Source material:
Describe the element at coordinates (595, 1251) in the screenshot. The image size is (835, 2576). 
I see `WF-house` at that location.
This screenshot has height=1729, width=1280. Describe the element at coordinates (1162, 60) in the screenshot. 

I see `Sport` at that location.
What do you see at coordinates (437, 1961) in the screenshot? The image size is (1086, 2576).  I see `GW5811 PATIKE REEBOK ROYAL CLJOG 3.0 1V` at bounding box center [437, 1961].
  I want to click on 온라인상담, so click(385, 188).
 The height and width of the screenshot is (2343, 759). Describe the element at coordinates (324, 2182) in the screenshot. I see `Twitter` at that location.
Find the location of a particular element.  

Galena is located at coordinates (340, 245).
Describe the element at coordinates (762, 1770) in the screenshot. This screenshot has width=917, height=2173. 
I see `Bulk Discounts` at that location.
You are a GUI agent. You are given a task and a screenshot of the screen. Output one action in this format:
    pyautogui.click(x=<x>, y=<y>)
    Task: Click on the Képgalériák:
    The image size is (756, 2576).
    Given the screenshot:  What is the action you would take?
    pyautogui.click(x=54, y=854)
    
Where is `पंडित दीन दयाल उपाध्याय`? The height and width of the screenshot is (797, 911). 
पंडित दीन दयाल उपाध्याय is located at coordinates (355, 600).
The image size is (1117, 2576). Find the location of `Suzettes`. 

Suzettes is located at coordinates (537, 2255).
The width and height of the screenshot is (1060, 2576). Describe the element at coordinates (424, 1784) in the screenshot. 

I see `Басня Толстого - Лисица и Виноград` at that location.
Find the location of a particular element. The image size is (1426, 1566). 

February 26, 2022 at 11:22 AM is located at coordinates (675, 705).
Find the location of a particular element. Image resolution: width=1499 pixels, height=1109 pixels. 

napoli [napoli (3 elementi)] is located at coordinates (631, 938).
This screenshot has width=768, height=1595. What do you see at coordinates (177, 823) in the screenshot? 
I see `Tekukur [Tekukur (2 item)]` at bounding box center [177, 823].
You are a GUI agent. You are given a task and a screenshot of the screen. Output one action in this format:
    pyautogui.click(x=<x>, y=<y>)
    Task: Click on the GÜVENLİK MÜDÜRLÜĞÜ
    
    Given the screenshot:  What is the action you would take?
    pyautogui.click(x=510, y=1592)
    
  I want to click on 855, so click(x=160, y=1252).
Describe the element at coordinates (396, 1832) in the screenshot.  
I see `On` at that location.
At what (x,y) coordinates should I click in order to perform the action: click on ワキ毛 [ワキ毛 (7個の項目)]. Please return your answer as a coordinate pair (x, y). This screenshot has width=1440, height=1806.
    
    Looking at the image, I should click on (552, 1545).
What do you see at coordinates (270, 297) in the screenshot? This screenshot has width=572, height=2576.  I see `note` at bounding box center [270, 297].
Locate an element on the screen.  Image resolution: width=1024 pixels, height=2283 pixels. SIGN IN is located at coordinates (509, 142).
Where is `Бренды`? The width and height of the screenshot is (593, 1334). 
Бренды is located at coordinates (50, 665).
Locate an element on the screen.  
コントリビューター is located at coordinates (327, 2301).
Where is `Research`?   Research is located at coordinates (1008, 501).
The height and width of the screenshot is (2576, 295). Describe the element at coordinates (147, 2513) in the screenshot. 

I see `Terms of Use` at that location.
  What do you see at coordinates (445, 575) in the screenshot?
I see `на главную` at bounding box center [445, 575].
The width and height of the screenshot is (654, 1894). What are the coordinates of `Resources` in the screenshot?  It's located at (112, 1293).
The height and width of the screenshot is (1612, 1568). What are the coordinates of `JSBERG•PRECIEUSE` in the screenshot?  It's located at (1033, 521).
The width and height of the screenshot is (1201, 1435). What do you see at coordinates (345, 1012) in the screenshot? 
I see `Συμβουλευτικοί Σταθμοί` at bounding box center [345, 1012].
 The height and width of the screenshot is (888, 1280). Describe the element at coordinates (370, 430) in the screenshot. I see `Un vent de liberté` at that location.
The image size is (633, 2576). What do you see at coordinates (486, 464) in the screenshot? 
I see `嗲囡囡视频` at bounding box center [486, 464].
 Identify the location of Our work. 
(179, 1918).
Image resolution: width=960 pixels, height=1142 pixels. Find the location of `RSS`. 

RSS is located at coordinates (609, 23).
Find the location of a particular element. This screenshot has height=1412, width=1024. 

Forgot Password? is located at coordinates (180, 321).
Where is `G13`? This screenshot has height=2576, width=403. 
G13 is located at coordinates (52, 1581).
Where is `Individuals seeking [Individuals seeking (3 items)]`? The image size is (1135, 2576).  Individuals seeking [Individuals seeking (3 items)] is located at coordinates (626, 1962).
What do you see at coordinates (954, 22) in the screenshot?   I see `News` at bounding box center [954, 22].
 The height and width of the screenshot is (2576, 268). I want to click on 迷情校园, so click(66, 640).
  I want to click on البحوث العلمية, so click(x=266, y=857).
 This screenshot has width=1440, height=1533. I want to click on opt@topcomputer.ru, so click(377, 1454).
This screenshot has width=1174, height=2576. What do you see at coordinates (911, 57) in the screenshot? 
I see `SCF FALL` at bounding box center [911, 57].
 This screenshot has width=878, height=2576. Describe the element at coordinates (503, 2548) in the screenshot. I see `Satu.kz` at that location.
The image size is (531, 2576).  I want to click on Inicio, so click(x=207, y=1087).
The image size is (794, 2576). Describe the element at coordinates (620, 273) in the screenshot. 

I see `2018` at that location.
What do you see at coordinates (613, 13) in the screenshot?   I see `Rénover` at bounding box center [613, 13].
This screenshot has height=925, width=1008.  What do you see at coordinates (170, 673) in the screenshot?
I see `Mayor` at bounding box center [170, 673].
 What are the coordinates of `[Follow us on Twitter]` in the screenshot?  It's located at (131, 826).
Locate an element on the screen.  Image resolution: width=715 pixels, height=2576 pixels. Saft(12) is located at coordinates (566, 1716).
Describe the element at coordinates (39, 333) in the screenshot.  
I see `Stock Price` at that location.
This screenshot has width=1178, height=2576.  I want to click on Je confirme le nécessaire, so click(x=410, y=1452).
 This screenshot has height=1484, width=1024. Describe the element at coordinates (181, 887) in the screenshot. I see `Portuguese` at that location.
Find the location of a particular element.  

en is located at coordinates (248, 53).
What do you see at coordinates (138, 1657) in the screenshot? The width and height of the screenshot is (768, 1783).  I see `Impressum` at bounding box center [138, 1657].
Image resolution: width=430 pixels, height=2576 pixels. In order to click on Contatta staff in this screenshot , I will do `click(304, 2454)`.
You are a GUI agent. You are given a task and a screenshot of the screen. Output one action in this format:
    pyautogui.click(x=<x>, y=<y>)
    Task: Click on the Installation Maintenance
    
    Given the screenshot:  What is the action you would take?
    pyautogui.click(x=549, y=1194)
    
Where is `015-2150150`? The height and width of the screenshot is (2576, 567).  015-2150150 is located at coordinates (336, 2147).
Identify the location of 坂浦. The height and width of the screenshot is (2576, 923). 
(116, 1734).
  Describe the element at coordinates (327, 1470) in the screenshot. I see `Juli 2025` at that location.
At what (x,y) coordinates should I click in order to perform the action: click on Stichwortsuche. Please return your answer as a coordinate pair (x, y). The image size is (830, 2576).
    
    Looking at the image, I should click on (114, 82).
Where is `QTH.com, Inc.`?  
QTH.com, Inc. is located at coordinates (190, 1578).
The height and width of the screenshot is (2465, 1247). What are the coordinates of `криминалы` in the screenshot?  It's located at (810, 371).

Your goal:
Once you have read the material, set it down again word for word.

Written answer:
Describe the element at coordinates (595, 1251) in the screenshot. The image size is (835, 2576). 
I see `WF-house` at that location.
This screenshot has height=1729, width=1280. Describe the element at coordinates (1162, 60) in the screenshot. 

I see `Sport` at that location.
What do you see at coordinates (437, 1961) in the screenshot? The image size is (1086, 2576).  I see `GW5811 PATIKE REEBOK ROYAL CLJOG 3.0 1V` at bounding box center [437, 1961].
  I want to click on 온라인상담, so click(385, 188).
 The height and width of the screenshot is (2343, 759). Describe the element at coordinates (324, 2182) in the screenshot. I see `Twitter` at that location.
Find the location of a particular element.  

Galena is located at coordinates (340, 245).
Describe the element at coordinates (762, 1770) in the screenshot. This screenshot has width=917, height=2173. 
I see `Bulk Discounts` at that location.
You are a GUI agent. You are given a task and a screenshot of the screen. Output one action in this format:
    pyautogui.click(x=<x>, y=<y>)
    Task: Click on the Képgalériák:
    The image size is (756, 2576).
    Given the screenshot:  What is the action you would take?
    pyautogui.click(x=54, y=854)
    
Where is `पंडित दीन दयाल उपाध्याय`? The height and width of the screenshot is (797, 911). 
पंडित दीन दयाल उपाध्याय is located at coordinates (355, 600).
The image size is (1117, 2576). Find the location of `Suzettes`. 

Suzettes is located at coordinates (537, 2255).
The width and height of the screenshot is (1060, 2576). Describe the element at coordinates (424, 1784) in the screenshot. 

I see `Басня Толстого - Лисица и Виноград` at that location.
Find the location of a particular element. The image size is (1426, 1566). 

February 26, 2022 at 11:22 AM is located at coordinates (675, 705).
Find the location of a particular element. Image resolution: width=1499 pixels, height=1109 pixels. 

napoli [napoli (3 elementi)] is located at coordinates (631, 938).
This screenshot has width=768, height=1595. What do you see at coordinates (177, 823) in the screenshot? 
I see `Tekukur [Tekukur (2 item)]` at bounding box center [177, 823].
You are a GUI agent. You are given a task and a screenshot of the screen. Output one action in this format:
    pyautogui.click(x=<x>, y=<y>)
    Task: Click on the GÜVENLİK MÜDÜRLÜĞÜ
    
    Given the screenshot:  What is the action you would take?
    pyautogui.click(x=510, y=1592)
    
  I want to click on 855, so click(x=160, y=1252).
Describe the element at coordinates (396, 1832) in the screenshot.  
I see `On` at that location.
At what (x,y) coordinates should I click in order to perform the action: click on ワキ毛 [ワキ毛 (7個の項目)]. Please return your answer as a coordinate pair (x, y). This screenshot has width=1440, height=1806.
    
    Looking at the image, I should click on (552, 1545).
What do you see at coordinates (270, 297) in the screenshot? This screenshot has width=572, height=2576.  I see `note` at bounding box center [270, 297].
Locate an element on the screen.  Image resolution: width=1024 pixels, height=2283 pixels. SIGN IN is located at coordinates (509, 142).
Where is `Бренды`? The width and height of the screenshot is (593, 1334). 
Бренды is located at coordinates (50, 665).
Locate an element on the screen.  
コントリビューター is located at coordinates (327, 2301).
Where is `Research`?   Research is located at coordinates (1008, 501).
The height and width of the screenshot is (2576, 295). Describe the element at coordinates (147, 2513) in the screenshot. 

I see `Terms of Use` at that location.
  What do you see at coordinates (445, 575) in the screenshot?
I see `на главную` at bounding box center [445, 575].
The width and height of the screenshot is (654, 1894). What are the coordinates of `Resources` in the screenshot?  It's located at (112, 1293).
The height and width of the screenshot is (1612, 1568). What are the coordinates of `JSBERG•PRECIEUSE` in the screenshot?  It's located at (1033, 521).
The width and height of the screenshot is (1201, 1435). What do you see at coordinates (345, 1012) in the screenshot? 
I see `Συμβουλευτικοί Σταθμοί` at bounding box center [345, 1012].
 The height and width of the screenshot is (888, 1280). Describe the element at coordinates (370, 430) in the screenshot. I see `Un vent de liberté` at that location.
The image size is (633, 2576). What do you see at coordinates (486, 464) in the screenshot? 
I see `嗲囡囡视频` at bounding box center [486, 464].
 Identify the location of Our work. 
(179, 1918).
Image resolution: width=960 pixels, height=1142 pixels. Find the location of `RSS`. 

RSS is located at coordinates (609, 23).
Find the location of a particular element. This screenshot has height=1412, width=1024. 

Forgot Password? is located at coordinates (180, 321).
Where is `G13`? This screenshot has height=2576, width=403. 
G13 is located at coordinates (52, 1581).
Where is `Individuals seeking [Individuals seeking (3 items)]`? The image size is (1135, 2576).  Individuals seeking [Individuals seeking (3 items)] is located at coordinates (626, 1962).
What do you see at coordinates (954, 22) in the screenshot?   I see `News` at bounding box center [954, 22].
 The height and width of the screenshot is (2576, 268). I want to click on 迷情校园, so click(66, 640).
  I want to click on البحوث العلمية, so click(x=266, y=857).
 This screenshot has width=1440, height=1533. I want to click on opt@topcomputer.ru, so click(377, 1454).
This screenshot has width=1174, height=2576. What do you see at coordinates (911, 57) in the screenshot? 
I see `SCF FALL` at bounding box center [911, 57].
 This screenshot has width=878, height=2576. Describe the element at coordinates (503, 2548) in the screenshot. I see `Satu.kz` at that location.
The image size is (531, 2576).  I want to click on Inicio, so click(x=207, y=1087).
The image size is (794, 2576). Describe the element at coordinates (620, 273) in the screenshot. 

I see `2018` at that location.
What do you see at coordinates (613, 13) in the screenshot?   I see `Rénover` at bounding box center [613, 13].
This screenshot has height=925, width=1008.  What do you see at coordinates (170, 673) in the screenshot?
I see `Mayor` at bounding box center [170, 673].
 What are the coordinates of `[Follow us on Twitter]` in the screenshot?  It's located at (131, 826).
Locate an element on the screen.  Image resolution: width=715 pixels, height=2576 pixels. Saft(12) is located at coordinates (566, 1716).
Describe the element at coordinates (39, 333) in the screenshot.  
I see `Stock Price` at that location.
This screenshot has width=1178, height=2576.  I want to click on Je confirme le nécessaire, so click(x=410, y=1452).
 This screenshot has height=1484, width=1024. Describe the element at coordinates (181, 887) in the screenshot. I see `Portuguese` at that location.
Find the location of a particular element.  

en is located at coordinates (248, 53).
What do you see at coordinates (138, 1657) in the screenshot? The width and height of the screenshot is (768, 1783).  I see `Impressum` at bounding box center [138, 1657].
Image resolution: width=430 pixels, height=2576 pixels. In order to click on Contatta staff in this screenshot , I will do `click(304, 2454)`.
You are a GUI agent. You are given a task and a screenshot of the screen. Output one action in this format:
    pyautogui.click(x=<x>, y=<y>)
    Task: Click on the Installation Maintenance
    
    Given the screenshot:  What is the action you would take?
    pyautogui.click(x=549, y=1194)
    
Where is `015-2150150`? The height and width of the screenshot is (2576, 567).  015-2150150 is located at coordinates (336, 2147).
Identify the location of 坂浦. The height and width of the screenshot is (2576, 923). 
(116, 1734).
  Describe the element at coordinates (327, 1470) in the screenshot. I see `Juli 2025` at that location.
At what (x,y) coordinates should I click in order to perform the action: click on Stichwortsuche. Please return your answer as a coordinate pair (x, y). The image size is (830, 2576).
    
    Looking at the image, I should click on (114, 82).
Where is `QTH.com, Inc.`?  
QTH.com, Inc. is located at coordinates (190, 1578).
The height and width of the screenshot is (2465, 1247). What are the coordinates of `криминалы` in the screenshot?  It's located at (810, 371).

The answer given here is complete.